Na hora certa, depois de curta caminhada, subi dois lances de escada, entrei num apartamento lotado de gente e inundado de fumaça. Todo mundo fumava, eu também. Alguém me pediu identidade, apresentei o passaporte brasileiro, o cartão de matrícula da Universidade, e fui conduzido ao último lugar vago, num canto de sofá, lá no fundão. Uma vitrola tocava música, muito alto. A conferência ainda não tinha começado, mas naquela toada não seria possível escutar ninguém. Não demorou muito e, mais forte que a música, ouviu-se o som estridente de sirenes. Da janela vi chegarem, simultaneamente, três ou quatro carros da polícia. Fiquei gelado e pensei: “Meu Deus, não faz uma semana que estou aqui e já consegui me meter em encrenca.” Não era nada. Algum vizinho havia reclamado do barulho, a polícia foi ver, o som foi desligado e estabeleceu-se um silêncio espesso.
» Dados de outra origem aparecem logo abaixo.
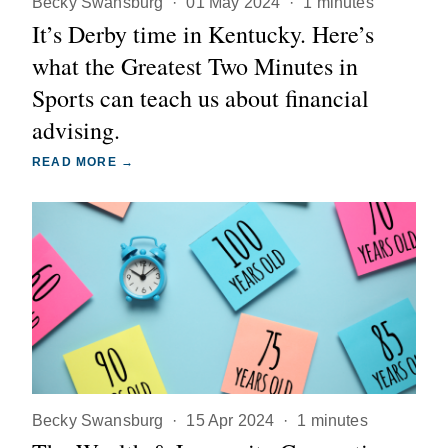
Becky Swansburg
·
01 May 2024
·
1 minutes
It’s Derby time in Kentucky. Here’s
what the Greatest Two Minutes in
Sports can teach us about financial
advising.
READ MORE →
Becky Swansburg
·
15 Apr 2024
·
1 minutes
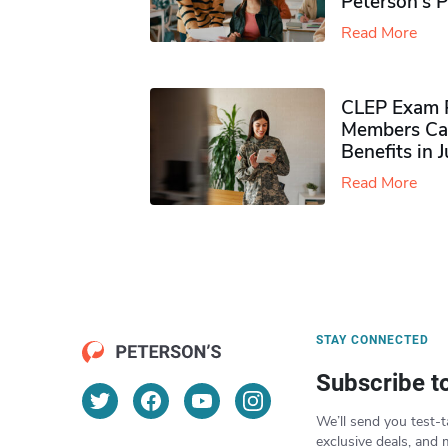
Peterson’s 
Read More
CLEP Exam P
Members Ca
Benefits in 
Read More
STAY CONNECTED
Subscribe t
We’ll send you test-t
exclusive deals, and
Instantes depois, tocou a campainha e entrou uma jovem mulher grávida. Muito grávida! Levantei-me e fiz um sinal para que ela tomasse meu lugar no sofá. Ato contínuo, a moça apontou-me um dedo ameaçador e bradou indignada: “Eis aqui um perfeito exemplo de porco chauvinista”.

Nunca tinha ouvido essa expressão, fiquei perplexo, mas diante da unânime aquiescência – houve até aplausos – da plateia, como já estava em pé, decidi bater em retirada[1]. Fiquei sem saber se a Venezuela seria a próxima Cuba.

[1] Alguns anos depois, em 1977, em outra Universidade (Stanford), fiquei bastante amigo de Patricia Ireland, que veio a se tornar presidente da NWA (National Women Association), a maior entidade feminista do planeta. Contei-lhe o episódio e perguntei: “Você acha que sou um porco chauvinista?”. Ela só disse: “That was a silly woman”.